A view down the 10th hole. The low profile huckleberry bushes and manzanita add a distinctive rustic character to the bunkering here and throughout the course. Indeed, the golfer can be pardoned for occasionally thinking he is at Royal Melbourne where ...

...the indigenous low-lying vegetation has long played a part in having the bunkers appear fully integrated with their landscape. Pictured is the 4th hole on the West Course at Royal Melbourne.

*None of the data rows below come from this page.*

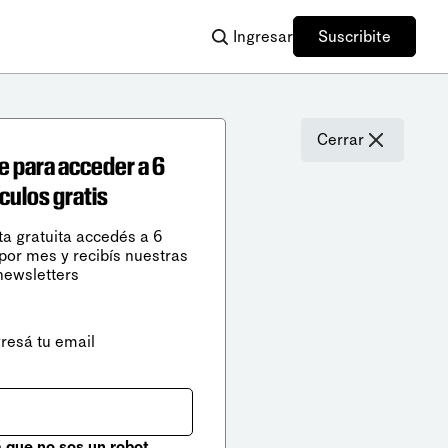
Ingresar
Suscribite
Cerrar
e para acceder a 6
ículos gratis
ta gratuita accedés a 6
 por mes y recibís nuestras
newsletters
gresá tu email
que no sos un robot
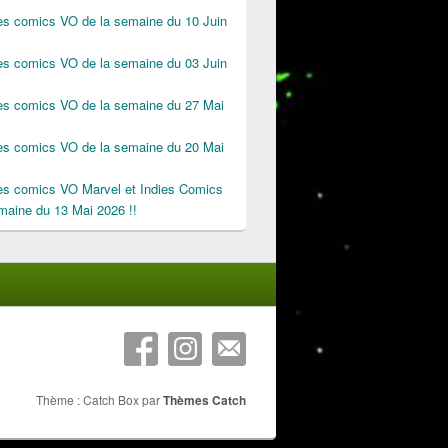
des comics VO de la semaine du 10 Juin
des comics VO de la semaine du 03 Juin
des comics VO de la semaine du 27 Mai
des comics VO de la semaine du 20 Mai
des comics VO Marvel et Indies Comics
maine du 13 Mai 2026 !!
Thème : Catch Box par
Thèmes Catch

Eleventh hole, 445 yards; The scale of the green makes the hole. At 48 yards deep and over 11,000 square feet in size, it’s the biggest green on the course. However, given its entire right side is guarded by water, the right third is never an aiming point. Given the rugged nature of the property combined with Coore & Crenshaw’s reluctance to place water hazards close to greens, the golfer is initially surprised to see this placid water feature suddenly incorporated into the design. However, after a few rounds, the golfer comes to relish the approach shot from well back in the fairway to the green below handsomely framed by the tall spruce, fir and cedar trees and the lake. Coore & Crenshaw added a new tee in the winter of 2007 to insure tee balls stay back up the hill, even when it plays downwind during the summer months. Otherwise, a short iron approach into this green undermines the hole’s playing intent, as well as depriving the golfer of one of the more thrilling shots on the course. Give Keiser credit for this hole too: when Axland and Coore were debating on how or whether to drain the area right of the green, Keiser’s expressed his fondnessfor the playing characteristics of the 16th at Pine Valley Golf Club. From that moment on, the notion of the pond and a large rolling green became a reality.

From 200 yards away, the golfer stares down at the massive 11th green with the water hazard hard to the right. The left bunker is 50 paces from the front edge of the green.

Twelfth hole, 240 yards; Greens where the penalty is severe on all sides leave the golfer with a lack of choice: it is high demand architecture and the golfer must produce the required shot. Several of the world’s finest courses do this to great effect, highlighted by Oakmont Country Club and Pine Valley Golf Club. However, the notion of having one side tightly defended by obvious trouble (e.g. a deep, menacing bunker) while leaving the other sides apparently trouble free (e.g. tightly mown grass) held greater intrigue for many master architects, especially Dr. Alister MacKenzie. His 17th green complex at The West Course at Royal Melbourne is the all-time case in point. At the 12th at Bandon Trails, a tightly mown five foot knob right of the front edge of the green may not appear as devilish as the scrub and bunkers left but it has the same ability to make a mess of one’s score. Though visually the first timer won’t believe it, the place to miss the tee ball is on line with the green and short.

The sprawling bunker that Jeff Bradley and Tony Russell created between the tee and green was an 'excercise in patience' according to Coore. The bunker masks all the short grass between it and the green, the start of which isn't for another 75 yards. The back right bunker over the green compliments this front bunker perfectly and creates the illusion that there is nothing but trouble from tee to green, save for all the short grass to the green's right. However, as this photograph hints and ... this photograph shows, this cursed mound at the right front side of the green makes recovery shots from the right anything but straightforward. Short of the green leaves a much simpler up and down.